Max kissed her forehead and then walked quickly toward his cottage. There was much to do before morning.





EVEN INSIDE HER BIG black Astrakhan coat, Kalinka felt bitterly cold; the wind was from the north and behind her. Temüjin and Börte, following in her footsteps, managed to screen the girl from the worst of the bora wind, but even so, the night was soon in her bones, as if she had fallen through a sheet of ice and into the dark water of a freezing lake. The tattered lining of her coat was made of red silk, and she found it almost funny that she could be swathed in red and yet still feel blue with cold.

“If we can keep up this pace until dawn,” said Kalinka, “then maybe we stand a chance. I know we’re leaving a trail in the snow that’s going to be very easy to follow, but there’s not much we can do about that. And if we hear motors coming after us, then you horses should run in opposite directions. Have you got that?”

From time to time, she brought out the little brass compass and took a bearing in the way that Max had shown her—just to make sure that they were headed in the right direction. The strange quartet made good progress, for the snow was only a few centimeters deep on the steppe and the ground was more or less flat. After a couple of hours, she guessed they’d walked at least ten kilometers.

The bread and cheese felt good in her pocket, and she decided to put off eating them for as long as possible; experience had taught Kalinka that she was never as hungry if she knew there was food she could eat than when she had no idea of where her next meal was coming from.

At first, Kalinka spoke to the dog and to the horses to try to keep up her spirits, but every time she said something, she saw her hot breath appear before her face in a little white cloud of steam, and she soon realized that talk was an easy way to lose body heat. And so, after a while, she said nothing at all. Besides, it was easier to hear things when you weren’t talking.

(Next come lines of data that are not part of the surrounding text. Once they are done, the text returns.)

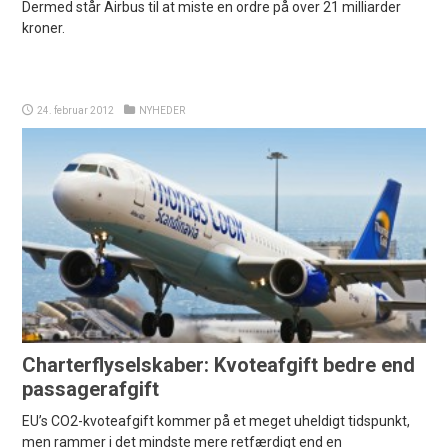
Dermed står Airbus til at miste en ordre på over 21 milliarder
kroner.
24. februar 2012
NYHEDER
Charterflyselskaber: Kvoteafgift bedre end
passagerafgift
EU’s CO2-kvoteafgift kommer på et meget uheldigt tidspunkt,
men rammer i det mindste mere retfærdigt end en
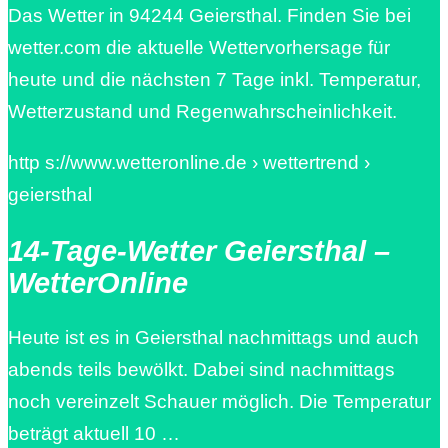
Das Wetter in 94244 Geiersthal. Finden Sie bei
wetter.com die aktuelle Wettervorhersage für
heute und die nächsten 7 Tage inkl. Temperatur,
Wetterzustand und Regenwahrscheinlichkeit.
http s://www.wetteronline.de › wettertrend ›
geiersthal
14-Tage-Wetter Geiersthal –
WetterOnline
Heute ist es in Geiersthal nachmittags und auch
abends teils bewölkt. Dabei sind nachmittags
noch vereinzelt Schauer möglich. Die Temperatur
beträgt aktuell 10 …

Not that hearing things was always a good thing.

Once, she heard what sounded like a lion roaring in the distance, and it was several heart-stopping moments before she managed to remember that there weren’t any lions in Ukraine and that what she could actually hear was the sound of a European bison bull bellowing his heart out. All the same, she was glad there wasn’t much light and that she couldn’t see the bison and that he couldn’t see her.